The debate is whether this is genuine System 2 or very expensive interpolation. Marcus remains skeptical; Bengio (consciousness prior) sees architectural progress; Chollet (ARC) updated to say o3 is a "genuine breakthrough" while still maintaining it fails on easy tasks.

4.4 Reductionism vs. holism in modern ML

The mechanistic interpretability program (Anthropic: Olah, Elhage, Batson, Lindsey) is aggressively reductionist — features, circuits, attribution graphs. Scaling Monosemanticity (May 2024) found millions of interpretable features in Claude 3 Sonnet including the infamous Golden Gate Bridge feature. "On the Biology of a Large Language Model" (March 2025) showed genuine multi-step reasoning circuits, parallel arithmetic circuits, and forward-backward poetry planning. "Emergent Introspective Awareness" (Lindsey, October 2025) showed Claude Opus 4/4.1 can sometimes detect injected concepts before they affect outputs.

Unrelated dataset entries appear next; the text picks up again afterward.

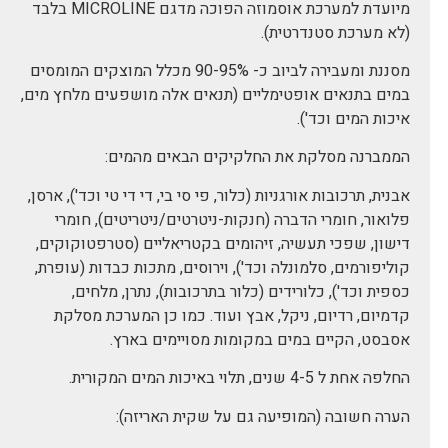
מיועדת למערכת אוסמוזה הפוכה מדגם MICROLINE בלבד
(לא מערכת סטנדרטית).
מסננת ומעבירה לביוב כ- 90-95% מכלל המוצקים המומסים
במים בתנאים אופטימליים (תנאים אלה מושפעים מלחץ מים,
איכות המים וכד').
הממברנה מסלקת את החלקיקים הבאים מהמים:
אבנית, תרכובות אורגניות (כלור, פי סי בי, די די טי וכד'), ארסן,
פלואור, חומרי הדברה (חנקות-ניטרטים/ניטריטים), חומרי
דישון, שפכי תעשיה, זיהומים בקטריאליים (סטרפטוקוקים,
קוליפורמים, סלמונלה וכד'), וירוסים, מתכות כבדות (עופרת,
כספית וכד'), כלורידים (כלור בתרכובות), נתרן, מלחים,
קדמיום, רדיום, ניקל, אבץ ועוד. כמו כן המערכת מסלקת
אסבסט, הקיים במים במקומות מסויימים בארץ.
החלפה אחת ל 4-5 שנים, תלוי באיכות המים המקורית.
הערה חשובה (המופיעה גם על שקית האריזה):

The holist reply: features are not enough. Seth's biological naturalism, Friston's whole-organism framing, and the embodied-AI school all insist meaning lives in the system's coupling with a world, not in a list of features. The 2026 consensus is that both views capture real things — reductionist interpretability for alignment and debugging; holist framings for understanding intelligence proper.

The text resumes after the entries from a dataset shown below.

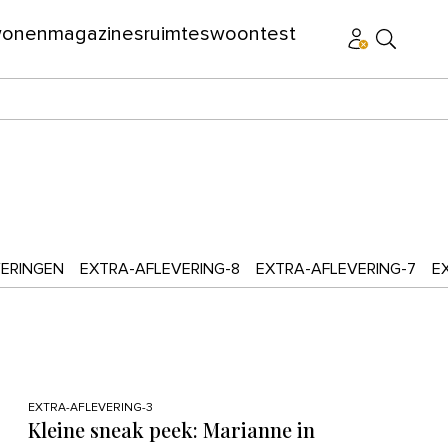
wonen
magazines
ruimtes
woontest
ERINGEN
EXTRA-AFLEVERING-8
EXTRA-AFLEVERING-7
E
EXTRA-AFLEVERING-3
Kleine sneak peek: Marianne in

4.5 Anthropomorphism vs. evolution as the only proof

A quieter but important debate: is the anthropomorphic frame (GWT, HOT, human-style reasoning) itself a distraction? Some researchers argue the only real proof of general intelligence is evolutionary survival under open-ended pressure — a Stanley-Lehman, Clune-style view. On this view, benchmarks, imitation games, and IMO scores are measuring the wrong thing; AGI will only be recognized in retrospect, after systems have survived and adapted across novel environments. This frame underwrites the evolutionary / open-ended school's skepticism of current benchmark culture.